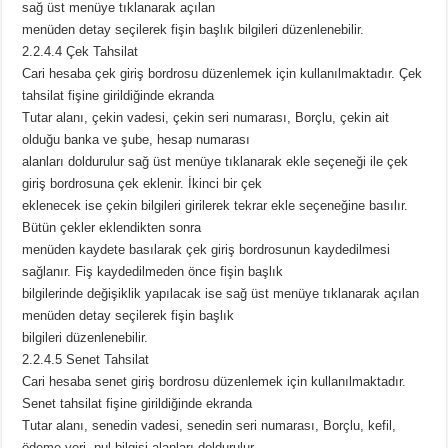
sağ üst menüye tıklanarak açılan
menüden detay seçilerek fişin başlık bilgileri düzenlenebilir.
2.2.4.4 Çek Tahsilat
Cari hesaba çek giriş bordrosu düzenlemek için kullanılmaktadır. Çek
tahsilat fişine girildiğinde ekranda
Tutar alanı, çekin vadesi, çekin seri numarası, Borçlu, çekin ait
olduğu banka ve şube, hesap numarası
alanları doldurulur sağ üst menüye tıklanarak ekle seçeneği ile çek
giriş bordrosuna çek eklenir. İkinci bir çek
eklenecek ise çekin bilgileri girilerek tekrar ekle seçeneğine basılır.
Bütün çekler eklendikten sonra
menüden kaydete basılarak çek giriş bordrosunun kaydedilmesi
sağlanır. Fiş kaydedilmeden önce fişin başlık
bilgilerinde değişiklik yapılacak ise sağ üst menüye tıklanarak açılan
menüden detay seçilerek fişin başlık
bilgileri düzenlenebilir.
2.2.4.5 Senet Tahsilat
Cari hesaba senet giriş bordrosu düzenlemek için kullanılmaktadır.
Senet tahsilat fişine girildiğinde ekranda
Tutar alanı, senedin vadesi, senedin seri numarası, Borçlu, kefil,
ödeme yeri, pul bilgisi alanları doldurulur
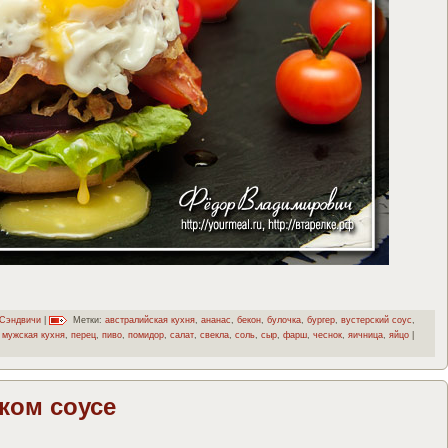
Сэндвичи
|
Метки:
австралийская кухня
,
ананас
,
бекон
,
булочка
,
бургер
,
вустерский соус
,
,
мужская кухня
,
перец
,
пиво
,
помидор
,
салат
,
свекла
,
соль
,
сыр
,
фарш
,
чеснок
,
яичница
,
яйцо
|
ком соусе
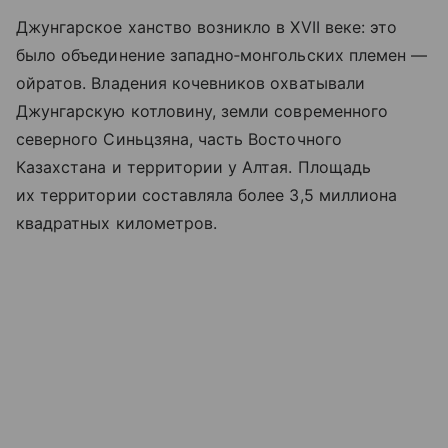
Джунгарское ханство возникло в XVII веке: это
было объединение западно‑монгольских племен —
ойратов. Владения кочевников охватывали
Джунгарскую котловину, земли современного
северного Синьцзяна, часть Восточного
Казахстана и территории у Алтая. Площадь
их территории составляла более 3,5 миллиона
квадратных километров.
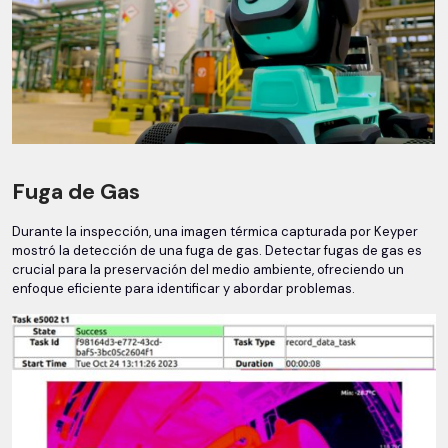
Fuga de Gas
Durante la inspección, una imagen térmica capturada por Keyper
mostró la detección de una fuga de gas. Detectar fugas de gas es
crucial para la preservación del medio ambiente, ofreciendo un
enfoque eficiente para identificar y abordar problemas.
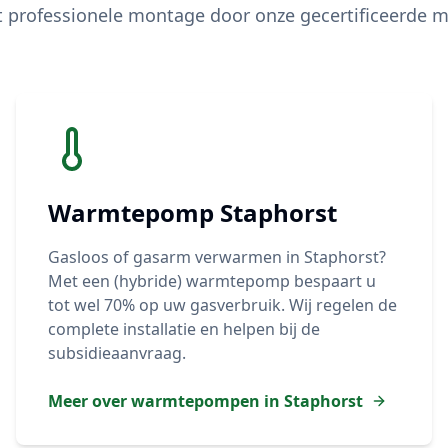
t professionele montage door onze gecertificeerde m
Warmtepomp
Staphorst
Gasloos of gasarm verwarmen in
Staphorst
?
Met een (hybride) warmtepomp bespaart u
tot wel 70% op uw gasverbruik. Wij regelen de
complete installatie en helpen bij de
subsidieaanvraag.
Meer over warmtepompen in
Staphorst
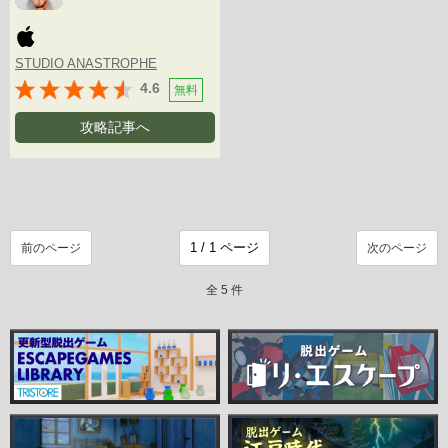
STUDIO ANASTROPHE
4.6
無料
攻略記事へ
前のページ
次のページ
全 5 件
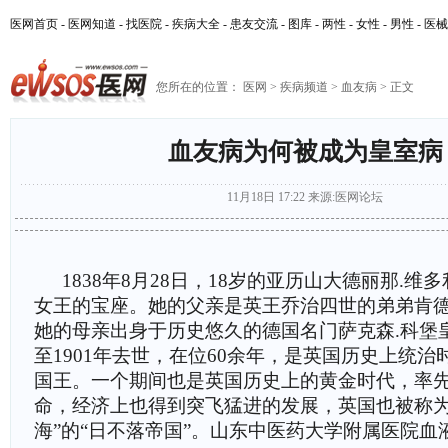
医网首页
-
医网知道
-
找医院
-
疾病大全
-
患友交流
-
图库
-
两性
-
女性
-
男性
-
医械
您所在的位置：
医网
>
疾病频道
>
血友病
> 正文
血友病为何被成为皇室病
11月18日 17:22
来源:
医网论坛
1838年8月28日，18岁的亚历山大德丽那.维
女王的宝座。她的父亲是英王乔治四世的弟弟肯
她的母亲出身于历史悠久的德国名门萨克森.科堡
至1901年去世，在位60余年，是英国历史上统
国王。一个期间也是英国历史上的黄金时代，率
命，经济上也得到突飞猛进的发展，英国也被称为
海”的“日不落帝国”。山东中医药大学附属医院血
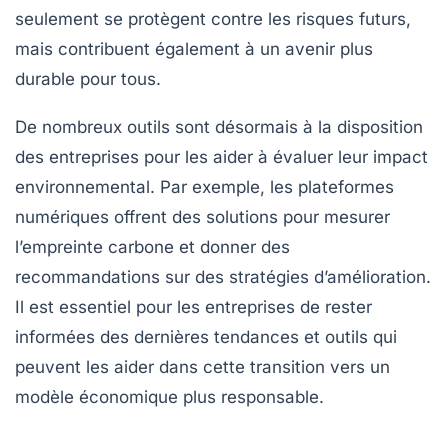
seulement se protègent contre les risques futurs,
mais contribuent également à un avenir plus
durable pour tous.
De nombreux outils sont désormais à la disposition
des entreprises pour les aider à évaluer leur impact
environnemental. Par exemple, les plateformes
numériques offrent des solutions pour mesurer
l’empreinte carbone et donner des
recommandations sur des stratégies d’amélioration.
Il est essentiel pour les entreprises de rester
informées des dernières tendances et outils qui
peuvent les aider dans cette transition vers un
modèle économique plus responsable.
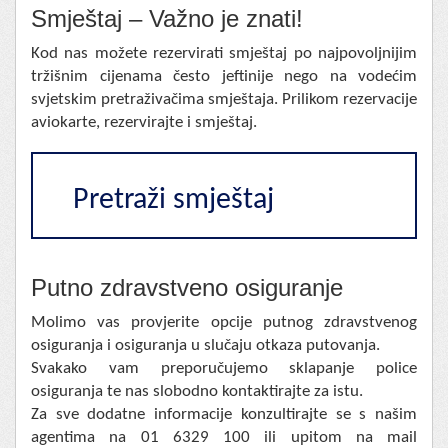
Smještaj – Važno je znati!
Kod nas možete rezervirati smještaj po najpovoljnijim
tržišnim cijenama često jeftinije nego na vodećim
svjetskim pretraživačima smještaja. Prilikom rezervacije
aviokarte, rezervirajte i smještaj.
Pretraži smještaj
Putno zdravstveno osiguranje
Molimo vas provjerite opcije putnog zdravstvenog
osiguranja i osiguranja u slučaju otkaza putovanja.
Svakako vam preporučujemo sklapanje police
osiguranja te nas slobodno kontaktirajte za istu.
Za sve dodatne informacije konzultirajte se s našim
agentima na 01 6329 100 ili upitom na mail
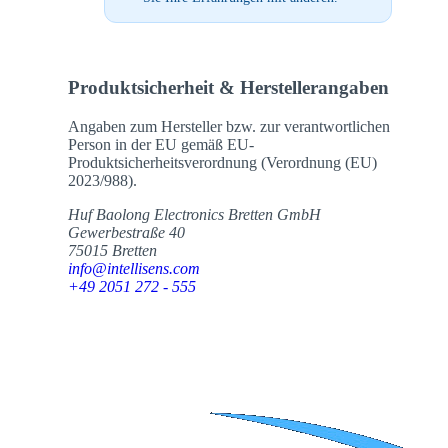
Produktsicherheit & Herstellerangaben
Angaben zum Hersteller bzw. zur verantwortlichen
Person in der EU gemäß EU-
Produktsicherheitsverordnung (Verordnung (EU)
2023/988).
Huf Baolong Electronics Bretten GmbH
Gewerbestraße 40
75015 Bretten
info@intellisens.com
+49 2051 272 - 555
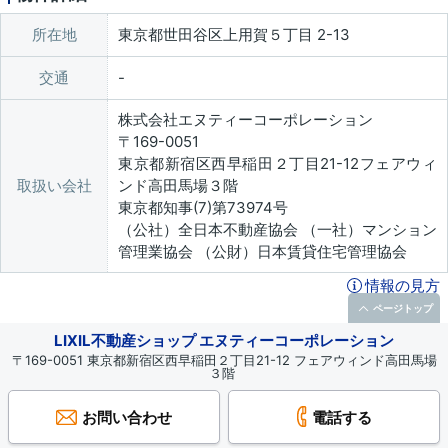
所在地
東京都世田谷区上用賀５丁目 2-13
交通
株式会社エヌティーコーポレーション
〒169-0051
東京都新宿区西早稲田２丁目21-12フェアウィ
取扱い会社
ンド高田馬場３階
東京都知事(7)第73974号
（公社）全日本不動産協会 （一社）マンション
管理業協会 （公財）日本賃貸住宅管理協会
情報の見方
ページトップ
LIXIL不動産ショップ エヌティーコーポレーション
〒169-0051 東京都新宿区西早稲田２丁目21-12 フェアウィンド高田馬場
３階
お問い合わせ
電話する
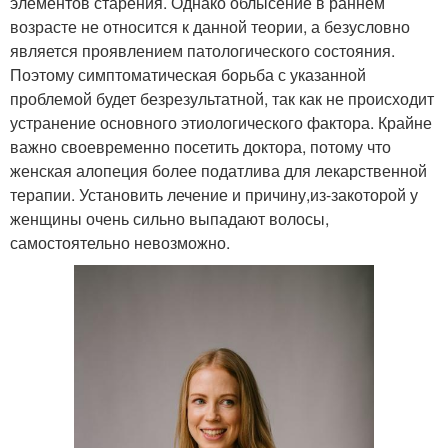
элементов старения. Однако облысение в раннем
возрасте не относится к данной теории, а безусловно
является проявлением патологического состояния.
Поэтому симптоматическая борьба с указанной
проблемой будет безрезультатной, так как не происходит
устранение основного этиологического фактора. Крайне
важно своевременно посетить доктора, потому что
женская алопеция более податлива для лекарственной
терапии. Установить лечение и причину,
из-за
которой у
женщины очень сильно выпадают волосы,
самостоятельно невозможно.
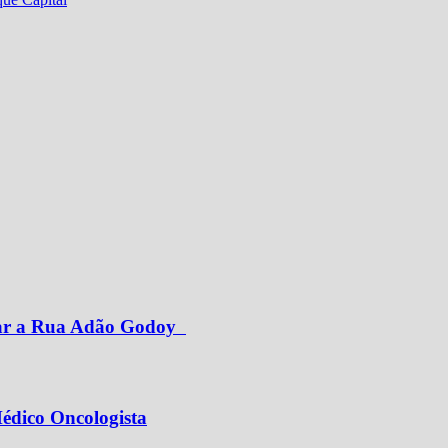
har a Rua Adão Godoy
édico Oncologista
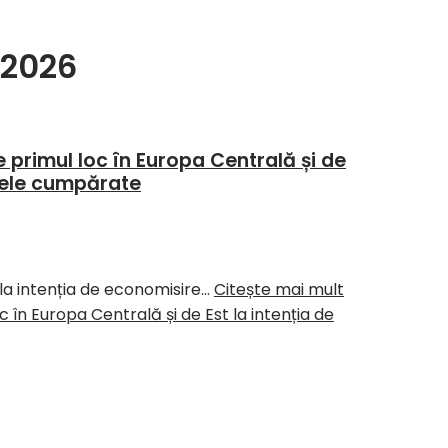
 2026
rimul loc în Europa Centrală și de
ntele cumpărate
 la intenția de economisire…
Citește mai mult
n Europa Centrală și de Est la intenția de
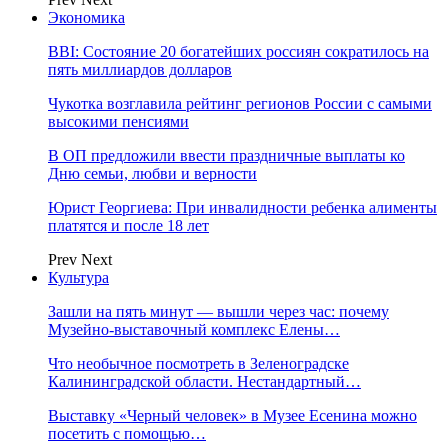
Экономика
BBI: Состояние 20 богатейших россиян сократилось на
пять миллиардов долларов
Чукотка возглавила рейтинг регионов России с самыми
высокими пенсиями
В ОП предложили ввести праздничные выплаты ко
Дню семьи, любви и верности
Юрист Георгиева: При инвалидности ребенка алименты
платятся и после 18 лет
Prev
Next
Культура
Зашли на пять минут — вышли через час: почему
Музейно-выставочный комплекс Елены…
Что необычное посмотреть в Зеленоградске
Калининградской области. Нестандартный…
Выставку «Черный человек» в Музее Есенина можно
посетить с помощью…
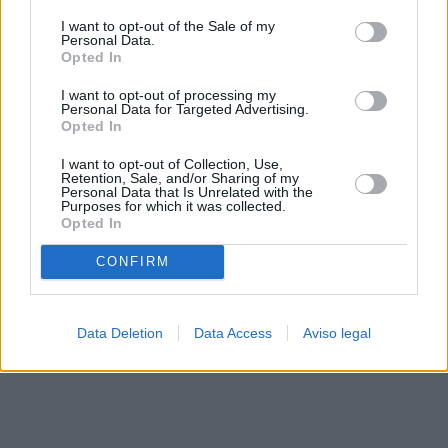
solo a este sitio web. Puede cambiar sus preferencias en
I want to opt-out of the Sale of my
cualquier momento entrando de nuevo en este sitio web o
Personal Data.
visitando nuestra política de privacidad.
Opted In
I want to opt-out of processing my
Personal Data for Targeted Advertising.
Opted In
I want to opt-out of Collection, Use,
Retention, Sale, and/or Sharing of my
Personal Data that Is Unrelated with the
Purposes for which it was collected.
Opted In
CONFIRM
Data Deletion
Data Access
Aviso legal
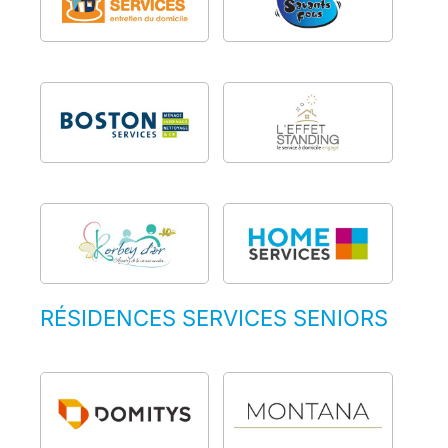
RÉSIDENCES SERVICES SENIORS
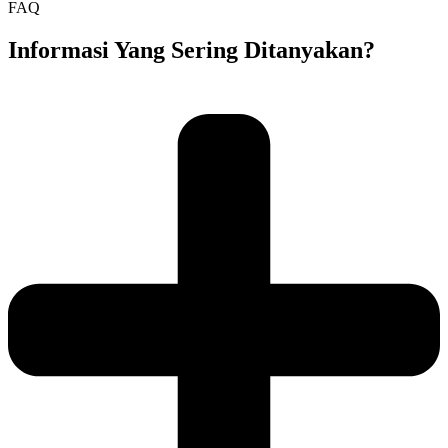
FAQ
Informasi Yang Sering Ditanyakan?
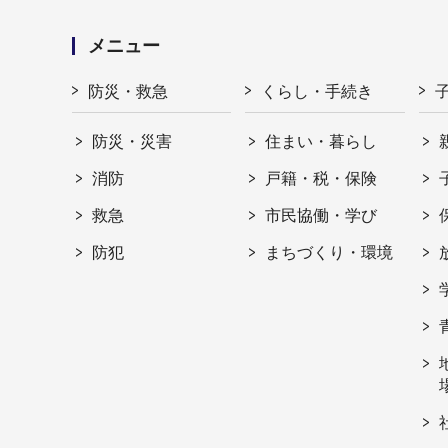
メニュー
防災・救急
くらし・手続き
防災・災害
住まい・暮らし
消防
戸籍・税・保険
救急
市民協働・学び
防犯
まちづくり・環境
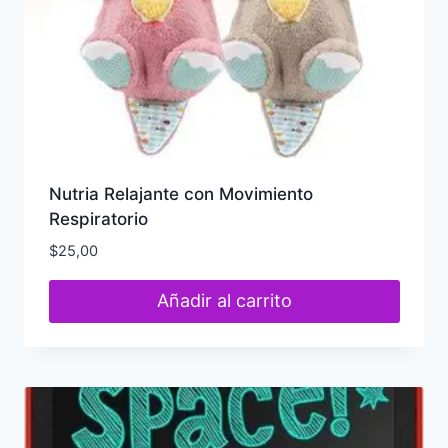
Nutria Relajante con Movimiento
Respiratorio
$
25,00
Añadir al carrito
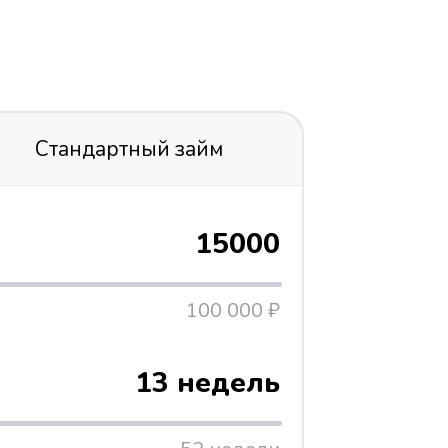
Стандартный займ
15000
100 000 ₽
13 недель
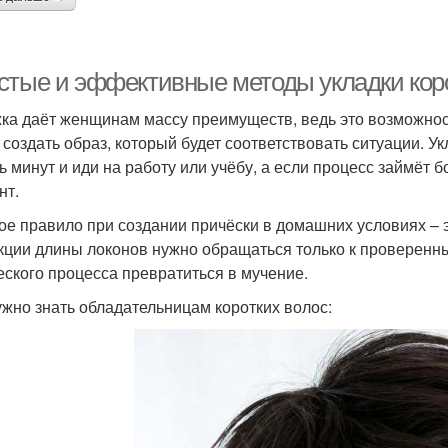
стые и эффективные методы укладки кор
ка даёт женщинам массу преимуществ, ведь это возможнос
 создать образ, который будет соответствовать ситуации. 
ть минут и иди на работу или учёбу, а если процесс займёт 
нт.
ое правило при создании причёски в домашних условиях – 
кции длины локонов нужно обращаться только к проверенн
еского процесса превратиться в мучение.
ужно знать обладательницам коротких волос:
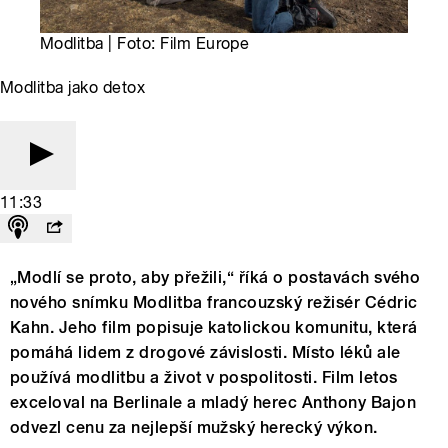
Modlitba | Foto: Film Europe
Modlitba jako detox
11:33
„Modlí se proto, aby přežili,“ říká o postavách svého
nového snímku Modlitba francouzský režisér Cédric
Kahn. Jeho film popisuje katolickou komunitu, která
pomáhá lidem z drogové závislosti. Místo léků ale
používá modlitbu a život v pospolitosti. Film letos
exceloval na Berlinale a mladý herec Anthony Bajon
odvezl cenu za nejlepší mužský herecký výkon.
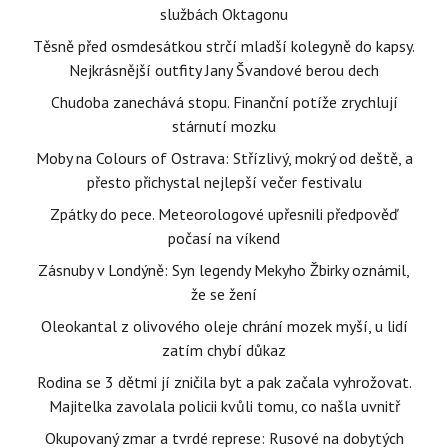
službách Oktagonu
Těsně před osmdesátkou strčí mladší kolegyně do kapsy.
Nejkrásnější outfity Jany Švandové berou dech
Chudoba zanechává stopu. Finanční potíže zrychlují
stárnutí mozku
Moby na Colours of Ostrava: Střízlivý, mokrý od deště, a
přesto přichystal nejlepší večer festivalu
Zpátky do pece. Meteorologové upřesnili předpověď
počasí na víkend
Zásnuby v Londýně: Syn legendy Mekyho Žbirky oznámil,
že se žení
Oleokantal z olivového oleje chrání mozek myší, u lidí
zatím chybí důkaz
Rodina se 3 dětmi jí zničila byt a pak začala vyhrožovat.
Majitelka zavolala policii kvůli tomu, co našla uvnitř
Okupovaný zmar a tvrdé represe: Rusové na dobytých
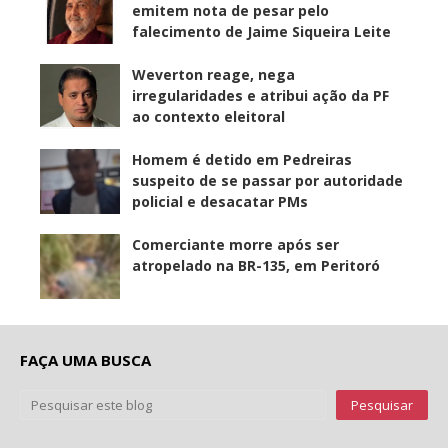
emitem nota de pesar pelo
falecimento de Jaime Siqueira Leite
Weverton reage, nega
irregularidades e atribui ação da PF
ao contexto eleitoral
Homem é detido em Pedreiras
suspeito de se passar por autoridade
policial e desacatar PMs
Comerciante morre após ser
atropelado na BR-135, em Peritoró
FAÇA UMA BUSCA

· · · · · · ·

WORK TO BE COMPLETED: Ascertain the number of lines in the entries that include the word "plus", and report only that number.

EXERCISE OUTPUT: 2